Mitchelton-SCOTT has named a well-rounded team to support recently crowned Tirreno-Adriatico champion Simon Yates in his quest for pink at the Giro d’Italia starting this Saturday.
Yates, who finished eighth overall in 2019 and spent 13 days in the Maglia Rosa in 2018, will return for the third consecutive year in an attempt to add another Grand Tour victory to his Vuelta a Espana win in 2018.
Mitchelton-SCOTT at the Giro d’Italia (3-25 October 2020):
Edoardo Affini (ITA, 24) – Grand Tour debutant
Brent Bookwalter (USA, 36) – 5th appearance
Jack Haig (AUS, 27) - 2nd appearance
Lucas Hamilton (AUS, 24) – 2nd appearance
Michael Hepburn (AUS, 29) – 5th appearance
Damien Howson (AUS, 28) - 2nd appearance
Cameron Meyer (AUS, 32) – 5th appearance
Simon Yates (GBR, 28) – 3rd appearance
The 28-year-old will be protected on the flat roads by the likes of Australian’s Michael Hepburn and Cameron Meyer and Grand Tour debutant Edoardo Affini.
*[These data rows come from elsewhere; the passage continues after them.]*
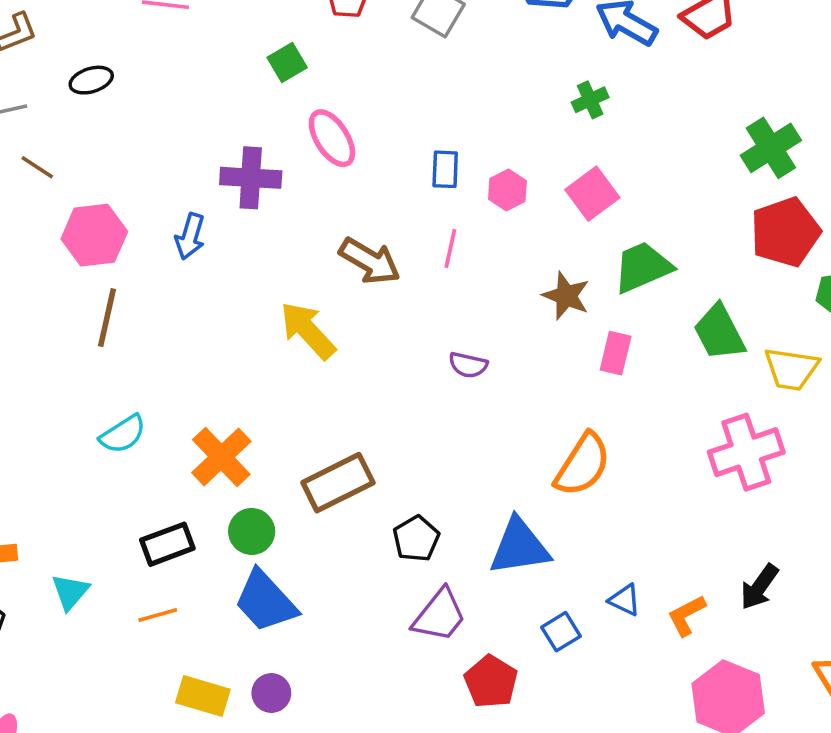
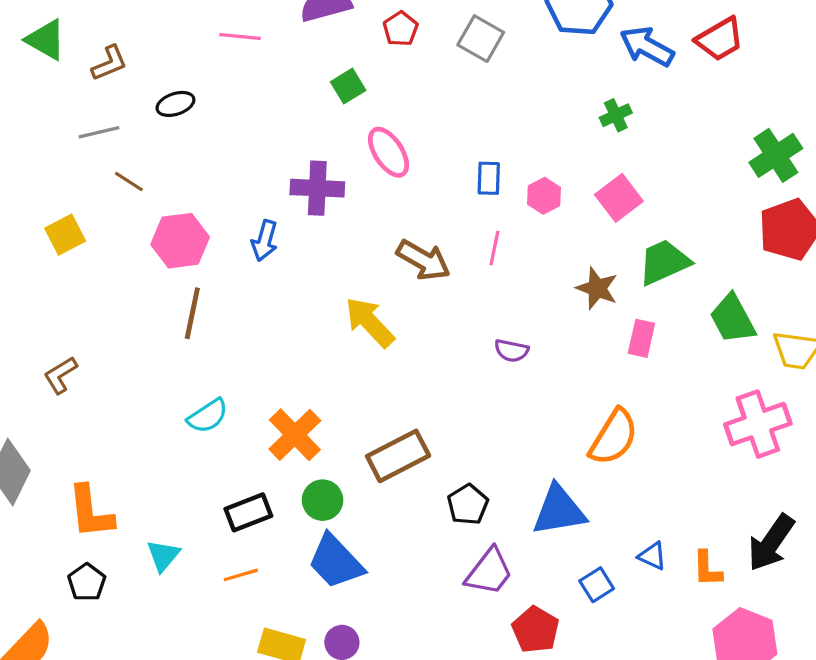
black arrow: (759, 587) -> (771, 543), size x1.4
orange L-shape: (687, 615) -> (707, 569), turned -63

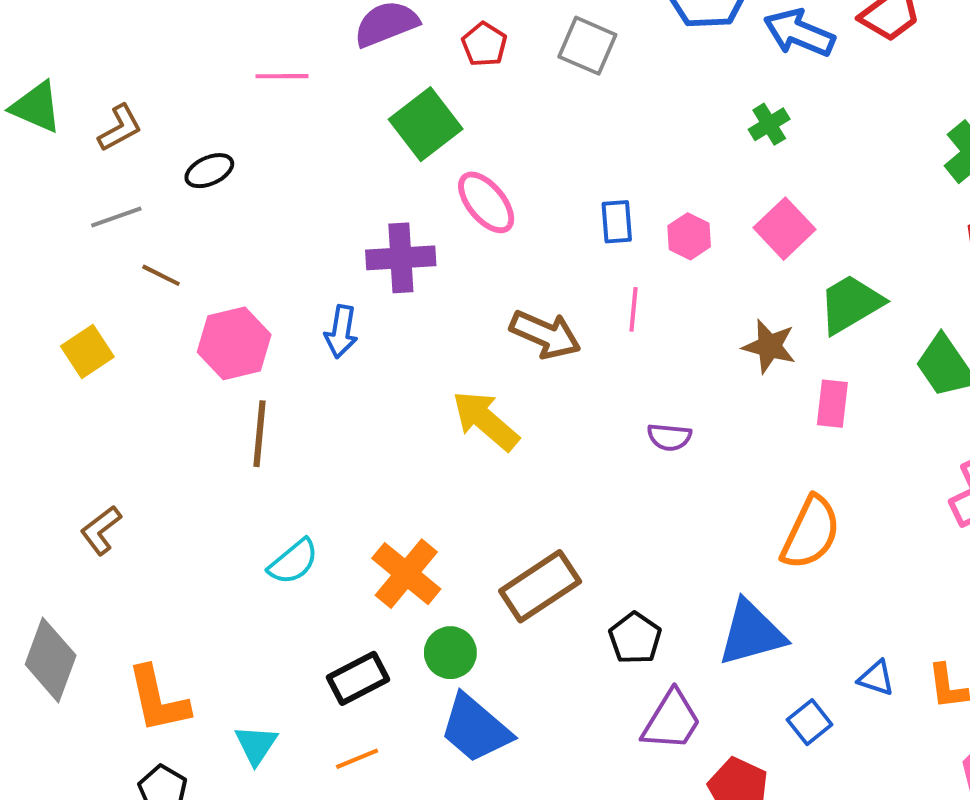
green square: (348, 86) -> (426, 124), size x1.6

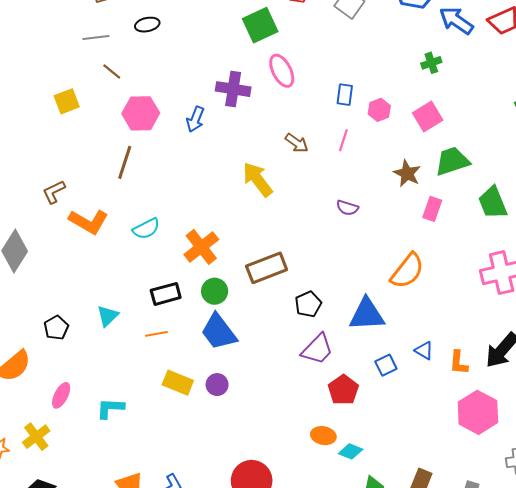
brown arrow: (545, 334) -> (297, 143), size x0.7
brown line: (260, 434) -> (125, 162), moved
orange L-shape: (158, 700) -> (89, 222), moved, turned -60

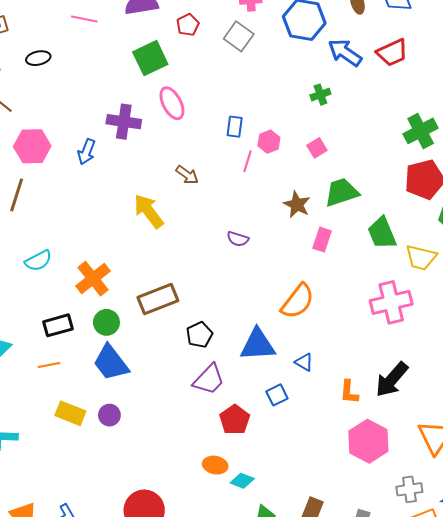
pink square: (428, 116) -> (317, 148), size x0.7
pink line: (343, 140) -> (247, 161), moved
blue triangle: (424, 351) -> (304, 362), moved

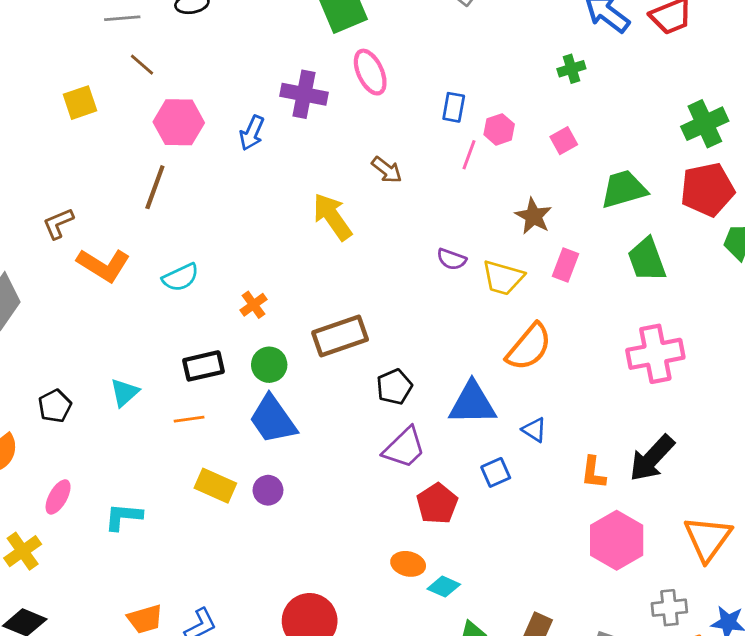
green trapezoid: (342, 192) -> (624, 189), moved
yellow trapezoid: (421, 257) -> (503, 278), moved
orange cross: (93, 279) -> (254, 305), size x0.6

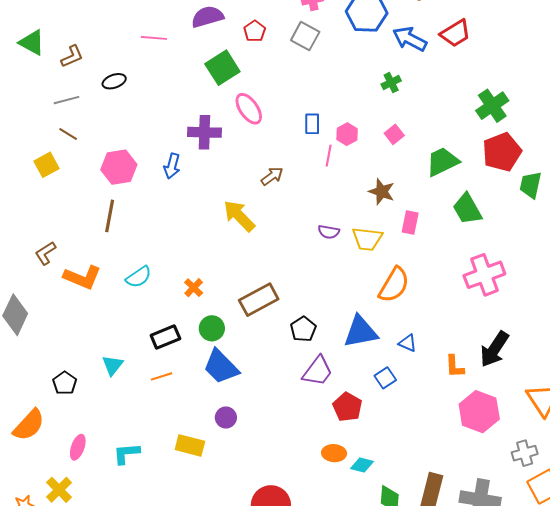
brown line: (142, 65) -> (68, 134), moved
brown arrow: (387, 170) -> (272, 176), turned -65
yellow rectangle: (215, 486) -> (190, 445), moved

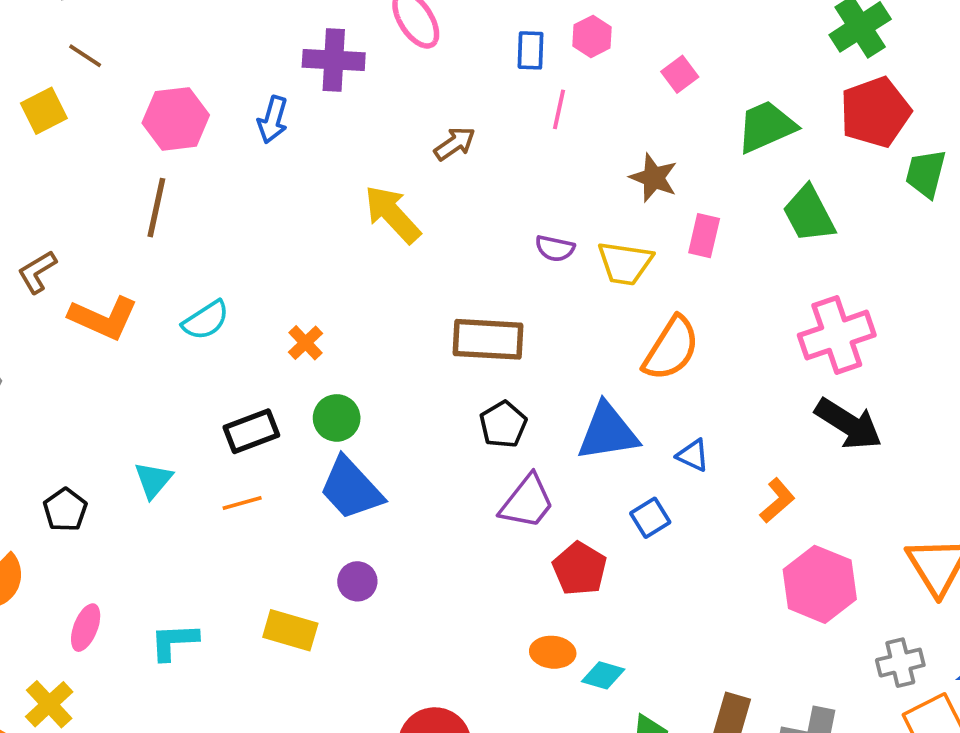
pink hexagon: (347, 134) -> (592, 36), moved
brown rectangle: (259, 300) -> (488, 339), moved, turned 30
black arrow: (494, 349) -> (848, 424), moved, turned -93
orange L-shape: (455, 366) -> (777, 501), turned -130

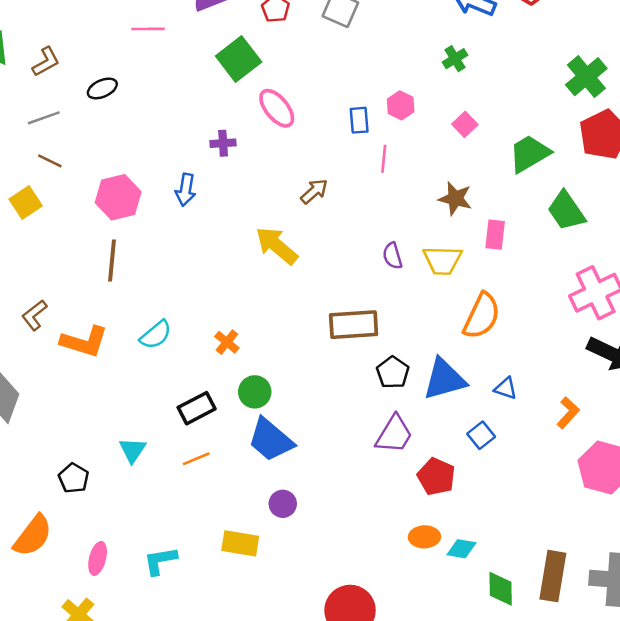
purple cross: (334, 60) -> (223, 143), size x0.6
purple semicircle: (555, 248) -> (392, 256), turned 68
black pentagon: (503, 424) -> (393, 372), moved

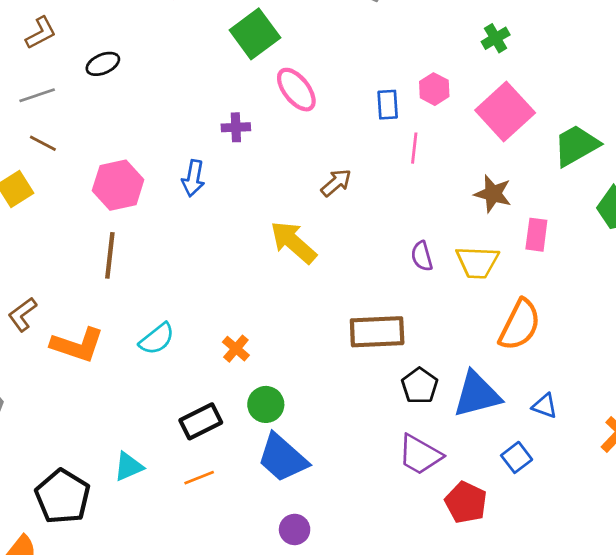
pink square: (465, 124) -> (505, 112), size x2.0
purple trapezoid: (394, 434) -> (420, 455), turned 87
cyan triangle: (132, 450) -> (129, 467), turned 32
black pentagon: (74, 478) -> (63, 497), size x1.6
The experience of American Brent Bookwalter and Australian Damien Howson with the guide the Briton in transitional phases before the climbing legs of Australian duo Jack Haig and Lucas Hamilton take over in the higher mountains.
The 2020 Giro d’Italia will cover 3497.9km across 21 stages, with 64.9 time trial kilometers split between three stages of which two book-end the race.
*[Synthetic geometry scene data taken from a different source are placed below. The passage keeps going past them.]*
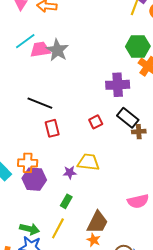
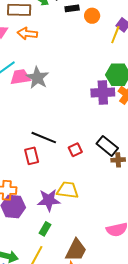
purple cross: (118, 85) -> (103, 92), moved
black line: (40, 103) -> (44, 138), moved
purple star: (70, 172) -> (49, 200), size x1.6

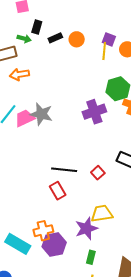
purple cross: (103, 92) -> (94, 112), moved

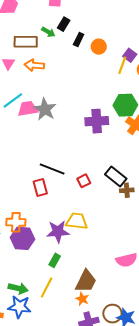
black rectangle: (55, 38) -> (79, 40), turned -56

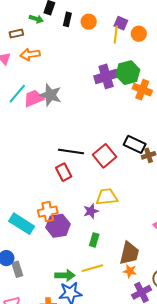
brown rectangle: (26, 42) -> (16, 34), size x0.6
purple cross: (97, 121) -> (106, 76), moved
red square: (84, 181) -> (104, 156), size x1.6
purple star: (58, 232) -> (91, 211), size x0.7
yellow line: (47, 287) -> (92, 268), turned 60

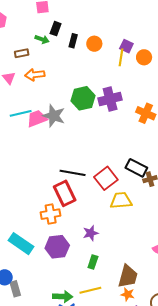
green hexagon: (128, 73) -> (83, 98), moved
cyan line: (17, 94) -> (21, 113), turned 35
red rectangle: (64, 172) -> (65, 193), size x1.4
yellow trapezoid: (107, 197) -> (121, 201), moved
orange cross: (48, 212) -> (51, 214), moved

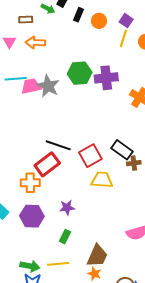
purple square: (126, 46) -> (126, 21), moved
red rectangle: (65, 193) -> (47, 164), turned 70

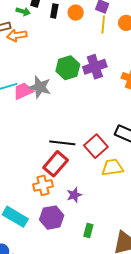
orange arrow: (35, 43) -> (17, 35), moved
purple star: (67, 208) -> (74, 195), moved

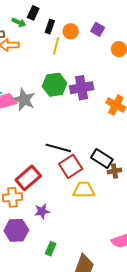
yellow line: (103, 25) -> (56, 46), moved
black line: (62, 143) -> (58, 148), moved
The first of the mountain challenges arrive early in week one, on day three up to Mt Etna, and is followed by five other major mountain-top finishes and a number of uphill kicks.
Our Race History:
In the past eight years, Mitchelton-SCOTT has claimed 14 stage victories, worn the pink leader’s jersey for 25 days and had a top general classification position of second in 2016 at the Giro d’Italia.
Yates alone has spent 13 days in the Maglia Rosa, during which time he won three stages. His best overall result is eighth in 2019.
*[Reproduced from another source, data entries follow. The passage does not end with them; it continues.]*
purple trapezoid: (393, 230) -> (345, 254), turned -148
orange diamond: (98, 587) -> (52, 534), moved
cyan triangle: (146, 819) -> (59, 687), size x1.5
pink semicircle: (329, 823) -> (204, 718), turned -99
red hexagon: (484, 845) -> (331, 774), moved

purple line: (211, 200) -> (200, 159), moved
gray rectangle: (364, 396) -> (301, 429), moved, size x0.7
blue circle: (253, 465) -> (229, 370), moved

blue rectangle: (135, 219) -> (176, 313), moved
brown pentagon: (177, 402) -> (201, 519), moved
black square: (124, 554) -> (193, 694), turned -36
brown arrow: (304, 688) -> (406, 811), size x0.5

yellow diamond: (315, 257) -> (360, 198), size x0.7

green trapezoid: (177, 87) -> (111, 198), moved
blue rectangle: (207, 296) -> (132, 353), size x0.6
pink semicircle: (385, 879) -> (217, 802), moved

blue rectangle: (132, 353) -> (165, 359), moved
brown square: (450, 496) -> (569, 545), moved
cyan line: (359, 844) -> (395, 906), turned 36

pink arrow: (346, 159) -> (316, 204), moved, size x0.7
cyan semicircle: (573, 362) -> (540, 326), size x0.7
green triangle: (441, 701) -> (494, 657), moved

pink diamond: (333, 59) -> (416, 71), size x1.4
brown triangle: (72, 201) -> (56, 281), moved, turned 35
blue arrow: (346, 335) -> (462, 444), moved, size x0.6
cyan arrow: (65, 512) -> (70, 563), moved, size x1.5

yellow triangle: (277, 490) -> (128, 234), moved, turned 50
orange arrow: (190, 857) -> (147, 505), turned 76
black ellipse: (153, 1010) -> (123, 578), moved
“Tirreno was a great victory and I’m very proud of what I accomplished there but the big goal has always been the Giro, so I hope I can hold my form from there until the end of the Giro.
“Since then, I have returned to altitude in Andorra to finish my preparation at home, so that I can hit two birds with one stone; spending some much needed time at home, while still preparing the best way possible to arrive in a great space for the Giro.
“The Giro is a hard and unpredictable race. You need to be ready at any moment to adapt the strategy to prepare for victory. Normally at the Giro the weather is getting better day-by-day as we start in Spring and approach summer, whereas this year will be the complete opposite. I’m expecting some bad weather this year and I’m mentally prepared for that.
“I’m very happy with the team we have assembled. The team is basically our team from Tirreno where we worked extremely well together and that is very important going forward into the Giro, to have the understanding of how each other work together on and off the bike.
“I’m excited to get started with the boys and can’t wait to be there in Sicily.”
Matt White – Head Sport Director:
“Regardless of the result in Tirreno, we were always going to come in as one of the favourites. We haven’t hidden the fact that Simon is motivated to try to win the Giro, it’s a race we came close to winning in 2018 and I think we’ve continued to learn since then. As a unit, we’re going back knowing what we are capable of – you do learn from your mistakes and your experiences and a lot of water has passed under the bridge since 2018.
“It’s not rocket science, but it’s going to be about consistency over three weeks. It’s the toughest of the three Grand Tours; we have a hard start, a hard finish and a lot of kilometres in between.
“The 65km of time trialling is substantial, especially in the modern era where you don’t see that many Grand Tours with this much time trialling, and it has an effect on our tactics.
“We’re going up against a world-class time trialler in the leader of INEOS, Geraint Thomas. The rest of our rivals are in a similar bracket to Simon and we will all be looking to limit our losses in those three-time trials and take opportunities on the climbs when they are there.
“All of the climbers need to be aggressive, including us. When and where, and from who, will be interesting but we’re going to have to take time.”